Page images and extracted text
- Opening Delimiter -

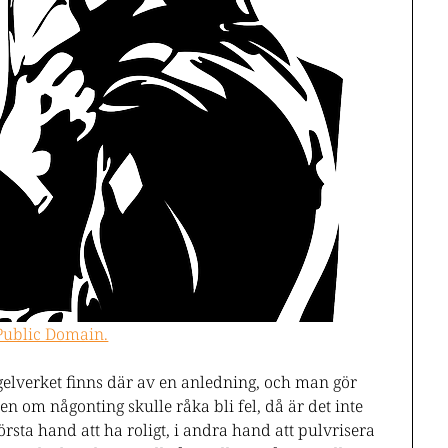
 Public Domain.
Regelverket finns där av en anledning, och man gör
 men om någonting skulle råka bli fel, då är det inte
rsta hand att ha roligt, i andra hand att pulvrisera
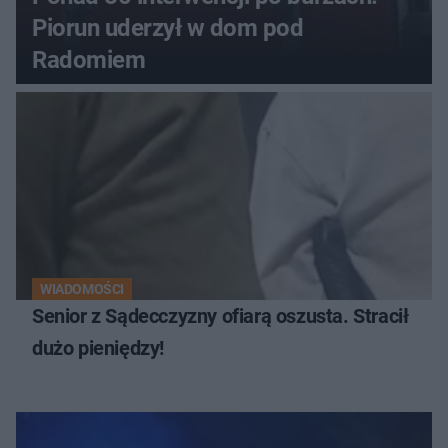
Piorun uderzył w dom pod
Radomiem
WIADOMOŚCI
Senior z Sądecczyzny ofiarą oszusta. Stracił
dużo pieniędzy!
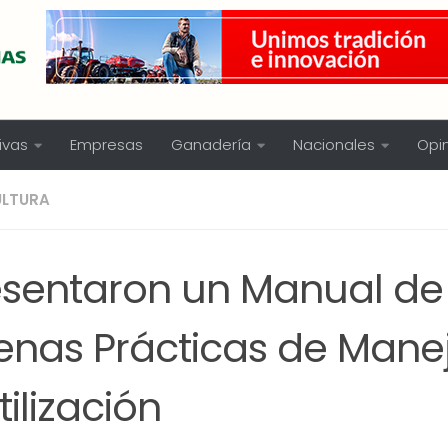
ivas
Empresas
Ganadería
Nacionales
Opi
ULTURA
esentaron un Manual de
enas Prácticas de Mane
tilización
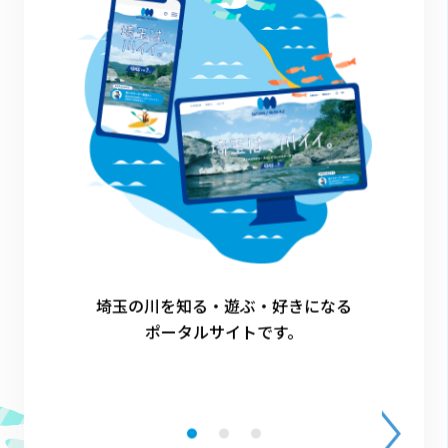
その他
寄居町
1
埼玉の川を知る・遊ぶ・好きになる
ポータルサイトです。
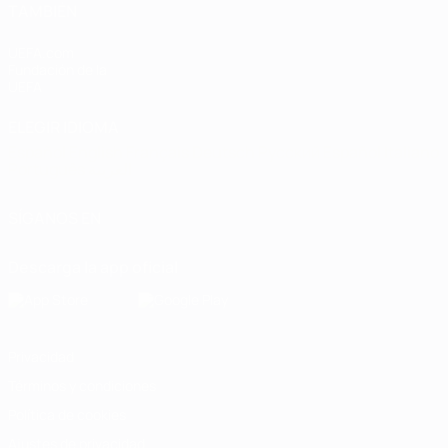
TAMBIÉN
UEFA.com
Fundación de la
UEFA
ELEGIR IDIOMA
Español
English
Français
Deutsch
Русский
Español
Italiano
Português
العربية
SÍGANOS EN
Descarga la app oficial
Privacidad
Términos y condiciones
Política de cookies
Ajustes de privacidad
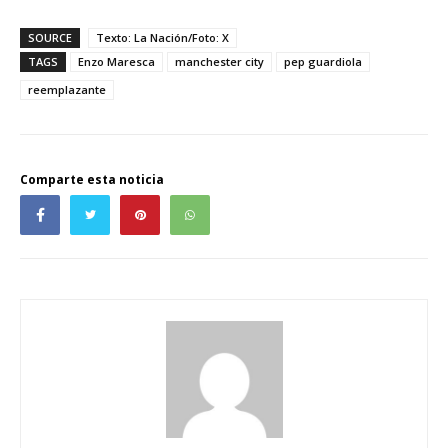
SOURCE
Texto: La Nación/Foto: X
TAGS
Enzo Maresca
manchester city
pep guardiola
reemplazante
Comparte esta noticia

- Closing Delimiter -

**Work required**
Word for word, write out each of the records, but not the pictures.

**Result of the exercise**
 Public Domain.
Regelverket finns där av en anledning, och man gör
 men om någonting skulle råka bli fel, då är det inte
rsta hand att ha roligt, i andra hand att pulvrisera
Piorun uderzył w dom pod
Radomiem
WIADOMOŚCI
Senior z Sądecczyzny ofiarą oszusta. Stracił
dużo pieniędzy!
ivas
Empresas
Ganadería
Nacionales
Opi
ULTURA
esentaron un Manual de
enas Prácticas de Mane
tilización
その他
寄居町
1
埼玉の川を知る・遊ぶ・好きになる
ポータルサイトです。
TAMBIÉN
UEFA.com
Fundación de la
UEFA
ELEGIR IDIOMA
Español
English
Français
Deutsch
Русский
Español
Italiano
Português
العربية
SÍGANOS EN
Descarga la app oficial
Privacidad
Términos y condiciones
Política de cookies
Ajustes de privacidad
SOURCE
Texto: La Nación/Foto: X
TAGS
Enzo Maresca
manchester city
pep guardiola
reemplazante
Comparte esta noticia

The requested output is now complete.